In a full fledged version, distinct scopes must be used, for struct members, parameters and local variables. Members of these scopes only can collide with reserved names, and with names inside their own scope [iff case insensitivity is involved!]. Consequently all symbols must be checked individually, when the target language is known. To prevent excessive analysis, every symbol must reside in an appropriate scope, even struct and enum members. The parser should check for qualified names, i.e. follow "." and "->" references, to the appropriate symbol, and the qualified name of every symbol should be output into any textual representation.
It looks as a good idea to use prefixes, starting with a "$" for qualified
names, followed by a list of scope identifiers, separated again by "$"s:
ident ::= [ "$" { scope-id "$" } ] name.
where scope-id is any of:
globals: <none>
statics: <none> in file scope
enum-members: <none> - are all globals!
struct-members: <typeref>$name
parameters: <procref>["$0"]
locals:<procref>$<scope-number/list>
static-locals: <proc>$<scope-id>$<name>
It can be assumed that every visitor of the textual representation knows
about the current scope, at least about the current procedure for parameters
and local names. Care must be taken for structured types, where sub-scopes
can occur just as in procedures!
Eventually a shortcut ("$$") can be used to identify names outside
a local (proc) scope, and local symbols can be flagged with an scope identifier
only.
Then it's up to the visitor, to maintain possibly different target-scopes (common to structs and procedures), with appropriate nesting. Within every target-scope, every unqualified name must be unique, and must not collide with a reserved word. It also must not hide used symbols in outer scopes! [For simplicity, it can be assumed that no case-sensitive name hides an name from an outer scope.]
So weit - so gut ;-)
Next all struct members must be handled, but only when these conflict with reserved words. Otherwise unique member names are assumed. [C++: This will not hold for overloaded procedures, global or within classes].

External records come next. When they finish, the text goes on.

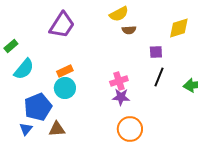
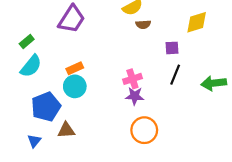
green rectangle: (11, 46) -> (27, 42), moved
blue triangle: (26, 129) -> (34, 141), moved

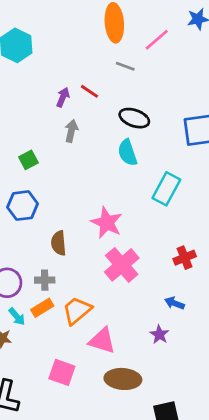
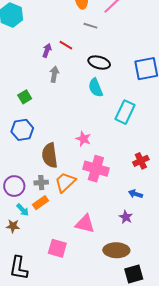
pink star: (107, 223) -> (83, 139), size x0.7
brown semicircle: (59, 243) -> (50, 155), size x1.4
pink cross: (122, 265) -> (96, 169), turned -30
orange trapezoid: (77, 310) -> (65, 182), moved
brown ellipse: (123, 379) -> (116, 250), moved

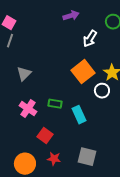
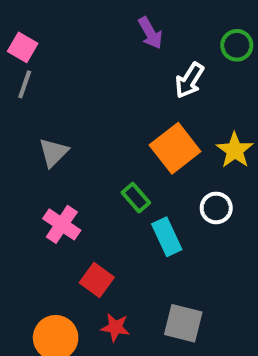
purple arrow: (71, 16) -> (150, 33), turned 77
white circle: (102, 91) -> (216, 208), moved
green rectangle: (55, 104) -> (136, 198), moved, turned 40

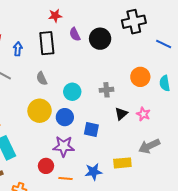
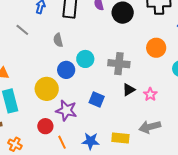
orange circle: (140, 77) -> (156, 48), moved
gray cross: (106, 90) -> (119, 64), size x1.5
yellow circle: (40, 111) -> (47, 89), moved
blue circle: (65, 117) -> (66, 70), moved
orange line: (65, 179) -> (62, 142), turned 48

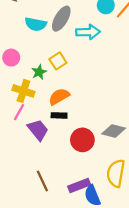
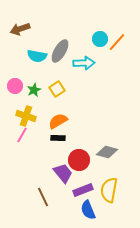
green star: (39, 72) -> (34, 90), moved
purple trapezoid: (38, 130) -> (63, 173), moved
purple rectangle: (79, 186) -> (83, 190), moved

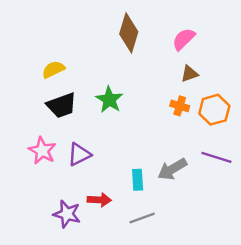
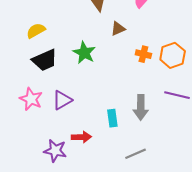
brown triangle: (189, 74) -> (118, 29), moved
gray arrow: (172, 169) -> (141, 107), turned -55
gray line: (142, 218) -> (136, 154), moved

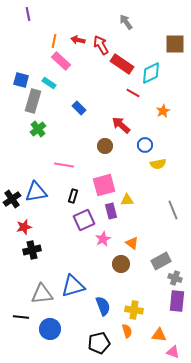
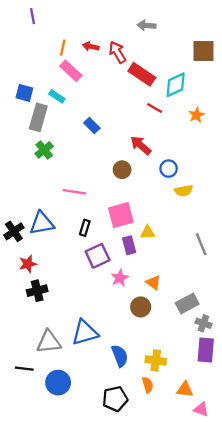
gray arrow: (126, 22) -> (146, 25), turned -49
orange star: (163, 111) -> (196, 115), moved

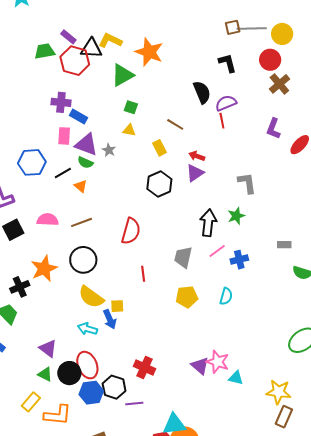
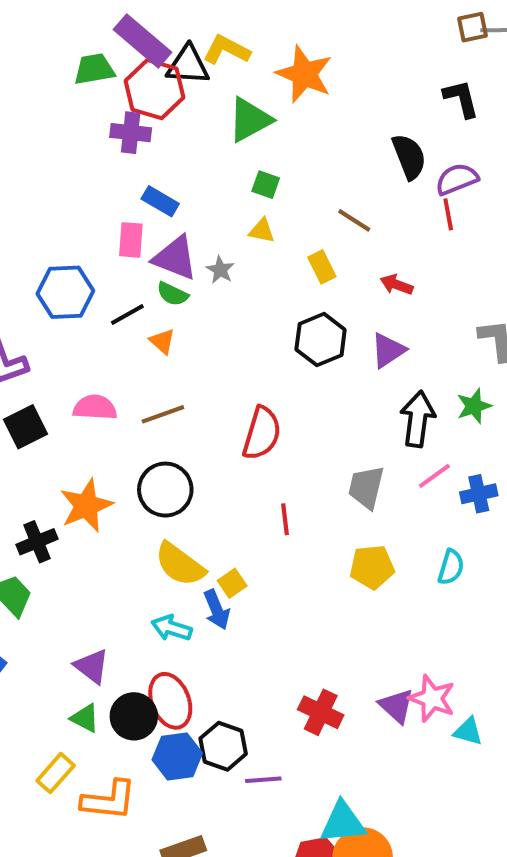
purple rectangle: (68, 37) -> (143, 41), size x1.8
purple cross: (61, 102) -> (131, 133), moved
purple triangle: (195, 173) -> (388, 350), moved
yellow square: (117, 306) -> (232, 583), turned -32
red cross: (144, 368) -> (321, 712), moved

Care must be taken to assign an DupeCount only once, to every symbol object, not whenever the list is modified later(?). The DupeCount depends on the target language, not on the source language!
In later steps all module (non-global) symbols are added, for the module to translate, and the local symbols for procedures to translate.
Local symbols need special considerations. Currently a procedure body is stored as a flat string list, with unrolled (but embedded) blocks. We can assume that only local symbols are defined within blocks, which can be removed on exit from an block. It must be assured that no external symbols prevent the removal of local symbols.
In a translation from C to Pascal, local symbols can be declared only on procedure level. Since variables in local blocks can have different types, a list of really all local variables is required. It were a good idea to have a flat list of all scopes, for the creation of such a list...
As a preliminary solution, all local variables are mangled into __<scope#>_<name>, so that they are all unique. The removal of the decoration can be handled later.